= Long Lane School =

Former juvenile prison in Connecticut, United States

Long Lane School was a prison for juvenile inmates in Middletown, Connecticut. Historically a prison for delinquent girls, it underwent various name changes, was acquired by the state in 1924, and began housing boys in 1972. Prior to its 2003 closure, it was operated by the Connecticut Department of Children and Families, and was for inmates of the ages 11–16. It was a locked and high-security facility. In its lifetime, Long Lane remained unfenced.

==History==
Initially a private charitable organization, it was established in 1868 as the Industrial School for Girls, with the Connecticut Legislature approving the plans for the facility. 45.71 acre of land, in Middletown, was donated for the facility; Middletown's proximity to Hartford and New Haven, which it was between, and its accessibility to the Connecticut River boat services, were the reasons for its selection.

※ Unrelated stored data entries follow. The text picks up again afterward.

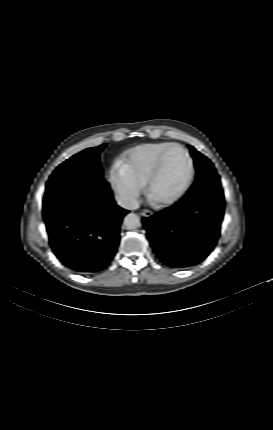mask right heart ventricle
<instances>
[{
  "label": "right heart ventricle",
  "instance_id": "e07e8e85",
  "mask_svg": "<svg viewBox=\"0 0 273 430\" xmlns=\"http://www.w3.org/2000/svg\"><path fill=\"white\" fill-rule=\"evenodd\" d=\"M171 144L170 142H152L139 145L123 156L122 164L129 175L143 186L159 154Z\"/></svg>",
  "mask_w": 273,
  "mask_h": 430
}]
</instances>
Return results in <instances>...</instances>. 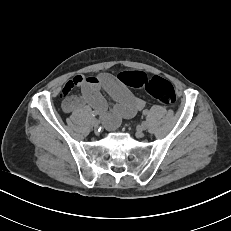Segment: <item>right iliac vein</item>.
<instances>
[{
  "label": "right iliac vein",
  "mask_w": 231,
  "mask_h": 231,
  "mask_svg": "<svg viewBox=\"0 0 231 231\" xmlns=\"http://www.w3.org/2000/svg\"><path fill=\"white\" fill-rule=\"evenodd\" d=\"M92 125H93L94 128H98V126H99L98 120L97 119H93L92 120Z\"/></svg>",
  "instance_id": "63e3f726"
}]
</instances>
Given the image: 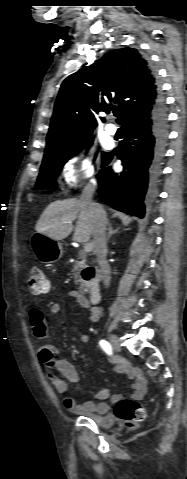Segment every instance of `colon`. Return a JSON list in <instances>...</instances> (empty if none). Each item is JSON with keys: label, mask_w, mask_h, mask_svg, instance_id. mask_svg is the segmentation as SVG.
I'll return each instance as SVG.
<instances>
[{"label": "colon", "mask_w": 187, "mask_h": 479, "mask_svg": "<svg viewBox=\"0 0 187 479\" xmlns=\"http://www.w3.org/2000/svg\"><path fill=\"white\" fill-rule=\"evenodd\" d=\"M27 290L32 295H41L48 291V279L41 269L34 267L29 270ZM114 415L132 429L144 420L145 411L137 401L123 398L116 403Z\"/></svg>", "instance_id": "colon-1"}]
</instances>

Sarah A. Leavitt, author of "Neglected, Vagrant, and Viciously Inclined: The Girls of the Connecticut Industrial School, 1867-1917," stated that Farmington was the only other site seriously considered for the facility. The previous Henry Hall and Sweet properties housed Long Lane.

On June 21, 1924, the prison was renamed Long Lane Farm as the State of Connecticut acquired it. It received the name Long Lane School in 1943.

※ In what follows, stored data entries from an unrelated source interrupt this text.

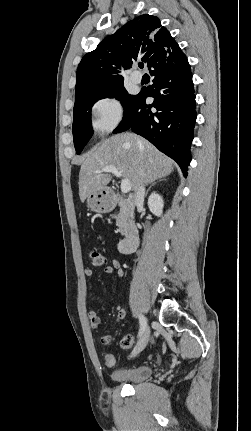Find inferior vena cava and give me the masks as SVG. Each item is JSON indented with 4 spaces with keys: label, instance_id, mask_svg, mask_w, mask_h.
<instances>
[{
    "label": "inferior vena cava",
    "instance_id": "1",
    "mask_svg": "<svg viewBox=\"0 0 251 431\" xmlns=\"http://www.w3.org/2000/svg\"><path fill=\"white\" fill-rule=\"evenodd\" d=\"M144 197H145V185L141 184L138 189L135 191L134 194V203L136 205L142 203L144 201Z\"/></svg>",
    "mask_w": 251,
    "mask_h": 431
}]
</instances>
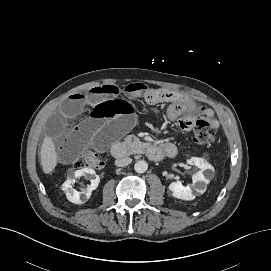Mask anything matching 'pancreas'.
Masks as SVG:
<instances>
[{"label":"pancreas","mask_w":271,"mask_h":271,"mask_svg":"<svg viewBox=\"0 0 271 271\" xmlns=\"http://www.w3.org/2000/svg\"><path fill=\"white\" fill-rule=\"evenodd\" d=\"M124 143L135 152H139L142 148V142L134 135H128L124 139Z\"/></svg>","instance_id":"1"}]
</instances>
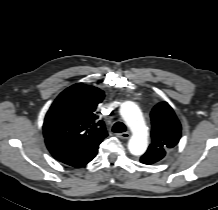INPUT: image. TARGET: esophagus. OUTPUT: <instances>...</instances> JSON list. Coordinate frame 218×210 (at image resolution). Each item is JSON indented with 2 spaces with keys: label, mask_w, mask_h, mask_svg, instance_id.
Listing matches in <instances>:
<instances>
[{
  "label": "esophagus",
  "mask_w": 218,
  "mask_h": 210,
  "mask_svg": "<svg viewBox=\"0 0 218 210\" xmlns=\"http://www.w3.org/2000/svg\"><path fill=\"white\" fill-rule=\"evenodd\" d=\"M117 137L122 138V139H128L130 137V133L129 132L119 133L117 134Z\"/></svg>",
  "instance_id": "obj_1"
}]
</instances>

In 1956 Wesleyan University attempted to acquire much of the property to expand its campus. By 1957 the university canceled the deal as the cost to acquire the land would be too great; instead the university acquired other property.

In 1970 Long Lane School became a part of the Connecticut Department of Children and Youth Services, which was renamed Department of Children and Families in 1993. In 1972 the Connecticut School for Boys in Meriden administratively merged into Long Lane, with the boys transferred to Long Lane.

A 15-year old prisoner from New Britain, Tabitha Ann Brendle, became the first inmate of Long Lane to ever commit suicide; her death caused prompts to have juvenile corrections in Connecticut reformed.

By the 1990s the State of Connecticut had plans to upgrade the security of Long Lane. Scott Mayeritz of Wesleyan University stated that the Long Lane campus building was "falling apart". In 1999 Eric M. Weiss of the Hartford Courant stated that "Students and staff describe Dickensian conditions in which students are shackled to beds and proper plumbing is a privilege." A Connecticut child advocate stated that the Long Lane facility was "appalling".

In the 1990s Wesleyan University chose to pay $15 million to purchase the Long Lane campus to avoid having a facility with an obvious prison appearance on the boundary of the university, as the state was planning to erect a security fence; area residents disliked the perception of favoritism towards the university.

As of 2002 about 35 girls resided at Long Lane. The facility had three cottages for boys and one for girls.

In 2002 the state announced that the Long Lane School, then the state's designated juvenile center for girls, was closing. Girls were moved to the Connecticut Children's Place in East Windsor. The closure occurred after the Attorney General of Connecticut, Richard Blumenthal, and a state child advocate, Jeanne Milstein, investigated a suicide attempt at Long Lane and then asked DCF to review its practices regarding the safety of delinquent girls. Long Lane was scheduled to close on December 30, 2003. It instead closed February 7 of that year, with boys sent to the Connecticut Juvenile Training School (CTJS) in Middletown and girls sent to various other facilities.

==Demographics==
In 1998 about 76% of the prisoners were of racial groups other than non-Hispanic white.